By the end of this tutorial, you'll have a public server (no DNS entry or https, which is something I'll need to figure out how to add) where anyone can log in and get a running instance of ThinkDSP.
What's not covered here:
- How to set up an "authenticator" for JupyterHub so that you can control who can log into Jupyter and get a notebook. Right now, anyone can just log in with any username and password. Probably unwise.
- How to handle persistent storage for the container. This is dependent on an unmerged issue on docker-stacks project. So, you won't be able to save the notebooks served this instance of JupyterHub, but that should be fixed soon.
Install the gcloud CLI
You need the google cloud CLI for your platform. Once you download and install it, you should be able to run the
gcloud tool on your machine:
$ gcloud version Google Cloud SDK 155.0.0 bq 2.0.24 core 2017.05.10 gcloud gsutil 4.26
Set your login credentials
Once you've got it installed, do
gcloud init to set your credentials. This will open a browser and ask you login to the google account where you'll be deploying JupyterHub.

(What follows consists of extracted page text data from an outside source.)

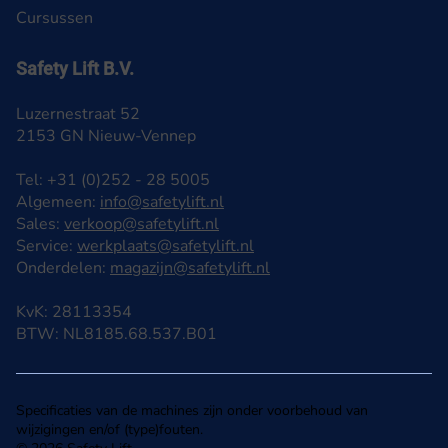
Cursussen
Safety Lift B.V.
Luzernestraat 52
2153 GN Nieuw-Vennep
Tel: +31 (0)252 - 28 5005
Algemeen:
info@safetylift.nl
Sales:
verkoop@safetylift.nl
Service:
werkplaats@safetylift.nl
Onderdelen:
magazijn@safetylift.nl
KvK: 28113354
BTW: NL8185.68.537.B01
Specificaties van de machines zijn onder voorbehoud van
wijzigingen en/of (type)fouten.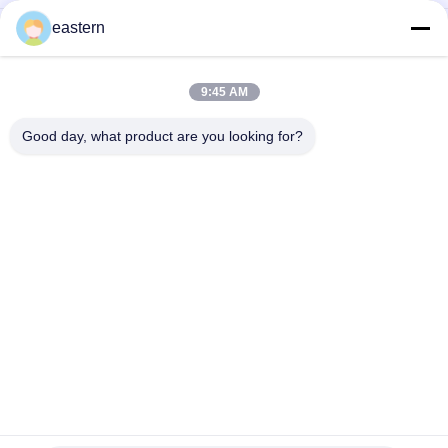
eastern
티르제 파티드 20mg 2 ML 펩타이드 바이알 병 라벨 스티커 인쇄
GHRP6 5MG 2 MLB 병 라벨 스티커 인쇄 펩타이드 분말 라벨
9:45 AM
GHRP6 5MG 2 MLB 병 라벨 스티커 인쇄 펩타이드 분말 라벨
Good day, what product are you looking for?
모든
유리제 작은 유리병 
약병 라벨
상표
10mL 작은 유리병 상
주문 작은 유리병 상
표
표
10ml 작은 유리병 상
안전 홀로그램 스티
자
커
약제 포장 상자
약 병 상표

gcloud components install kubectl
You only need to do this once.
Create a Kubernetes cluster
Once you've got the basic setup, you're ready to create a kubernetes cluster where we'll install the JupyterHub server. In an AWS context, this is kind of like setting up your EC2 instance.
I set up a cluster named
notebook-test consisting of 3 high memory machine types with 2 virtual CPUs and 13 GB of memory operating in the US central zone.
gcloud container clusters create notebook-test \ --num-nodes=3 \ --machine-type=n1-highmem-2 \ --zone=us-central1-b
Once the command completes, you can confirm your cluster is running like this:
$ kubectl get node NAME STATUS AGE VERSION gke-notebook-test-default-pool-fc9a005b-64z2 Ready 41s v1.6.4 gke-notebook-test-default-pool-fc9a005b-rjhm Ready 43s v1.6.4 gke-notebook-test-default-pool-fc9a005b-tj84 Ready 44s v1.6.4
Set up Helm
Helm is the package manager for Kubernetes; it's like apt/yum/homebrew for a cluster. It's used to install charts, which are are packages of pre-configured Kubernetes resources.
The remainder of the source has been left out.